SMT solvers are quite powerful tools for proving satisfiability of various computational problems. As you can imagine, they are expensive and not always useful in production, but they are great for verifying the validity of a given problem, like an optimizing transformation for a machine learning library like PyTorch.

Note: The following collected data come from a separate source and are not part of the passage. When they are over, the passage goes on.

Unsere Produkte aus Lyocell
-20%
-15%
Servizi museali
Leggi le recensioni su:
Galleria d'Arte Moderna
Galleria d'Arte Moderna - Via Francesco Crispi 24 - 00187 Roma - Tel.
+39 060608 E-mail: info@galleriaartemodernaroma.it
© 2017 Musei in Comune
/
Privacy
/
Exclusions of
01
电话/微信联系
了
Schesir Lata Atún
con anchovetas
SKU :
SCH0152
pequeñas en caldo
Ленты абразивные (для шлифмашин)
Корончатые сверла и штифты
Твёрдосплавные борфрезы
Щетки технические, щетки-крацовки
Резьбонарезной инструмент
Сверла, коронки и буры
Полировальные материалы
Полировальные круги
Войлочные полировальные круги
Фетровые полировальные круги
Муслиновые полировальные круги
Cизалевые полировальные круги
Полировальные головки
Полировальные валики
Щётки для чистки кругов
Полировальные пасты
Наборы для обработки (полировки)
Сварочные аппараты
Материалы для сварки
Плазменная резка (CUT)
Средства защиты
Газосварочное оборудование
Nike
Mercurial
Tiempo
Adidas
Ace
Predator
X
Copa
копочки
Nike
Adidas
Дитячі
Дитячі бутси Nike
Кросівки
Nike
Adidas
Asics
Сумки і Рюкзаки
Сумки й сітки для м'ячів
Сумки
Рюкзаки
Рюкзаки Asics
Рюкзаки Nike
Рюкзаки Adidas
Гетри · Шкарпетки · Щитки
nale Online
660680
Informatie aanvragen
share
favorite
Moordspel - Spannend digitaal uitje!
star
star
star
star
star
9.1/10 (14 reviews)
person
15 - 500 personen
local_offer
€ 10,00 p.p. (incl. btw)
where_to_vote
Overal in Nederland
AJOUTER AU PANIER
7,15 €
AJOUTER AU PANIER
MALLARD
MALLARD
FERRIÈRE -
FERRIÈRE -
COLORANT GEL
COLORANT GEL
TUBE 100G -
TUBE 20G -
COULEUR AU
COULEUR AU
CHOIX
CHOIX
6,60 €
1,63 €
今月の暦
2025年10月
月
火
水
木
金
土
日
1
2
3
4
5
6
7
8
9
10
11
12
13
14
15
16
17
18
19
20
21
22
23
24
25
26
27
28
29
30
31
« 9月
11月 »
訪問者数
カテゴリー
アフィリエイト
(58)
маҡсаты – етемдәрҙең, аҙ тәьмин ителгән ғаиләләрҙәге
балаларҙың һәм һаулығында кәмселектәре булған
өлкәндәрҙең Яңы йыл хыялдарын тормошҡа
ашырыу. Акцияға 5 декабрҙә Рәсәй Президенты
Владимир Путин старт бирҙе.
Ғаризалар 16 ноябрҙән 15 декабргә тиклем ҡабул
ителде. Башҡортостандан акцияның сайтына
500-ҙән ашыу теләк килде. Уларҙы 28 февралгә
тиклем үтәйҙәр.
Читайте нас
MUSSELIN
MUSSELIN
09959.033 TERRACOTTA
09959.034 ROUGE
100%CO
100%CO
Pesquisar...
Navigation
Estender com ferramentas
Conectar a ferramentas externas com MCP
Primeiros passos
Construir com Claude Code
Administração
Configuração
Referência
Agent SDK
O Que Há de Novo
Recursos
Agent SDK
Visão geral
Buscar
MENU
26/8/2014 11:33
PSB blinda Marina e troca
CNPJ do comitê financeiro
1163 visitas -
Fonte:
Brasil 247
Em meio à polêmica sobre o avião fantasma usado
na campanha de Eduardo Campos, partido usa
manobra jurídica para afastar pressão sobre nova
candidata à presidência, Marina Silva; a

As an easier exercise, we can try and write a transformation on the PyTorch graph. This is made possible by the torch.fx module and its symbolic tracer that does a symbolic execution of the code and produces a graph for us. We can then write transformations for this graph. It will take in a torch.nn.Module, acquire a Graph from it, do some modifications, and return a new torch.nn.Module. Much like the fuser, we can try to find patterns of certain ops in order within the module and then do the corresponding folding. It is important to note that optimizations involving certain layers like ReLU and BatchNorm only work for models in inference mode (i.e. mode.eval()). We will write a fusion transformation for the Linear - BatchNorm pattern. In this case, we want to fold the BatchNorm parameters into the weight and bias of the preceding Linear layer. To generate and verify the fusion, we will simply traverse the graph using torch.fx, encoding the input and output of each layer alongside the specified behaviors of the layers in Z3. We will also write the encoding for the fused linear-bn layer and compare the output during interpretation with the output of the stacked Linear and BatchNorm layers within the model. We will check for a counterexample that negates the equivalence of these two. If a counterexample is not found, that means our transformation is correct. Here, correct essentially means that a transformation is valid if the original and transformed functions return the same value for all valid inputs. We will be implementing something similar to the optimization seen in this file. We are going to start off by creating a model consisting of linear layers and batch norms. We can try and write some trickier patterns, including nested sequential models.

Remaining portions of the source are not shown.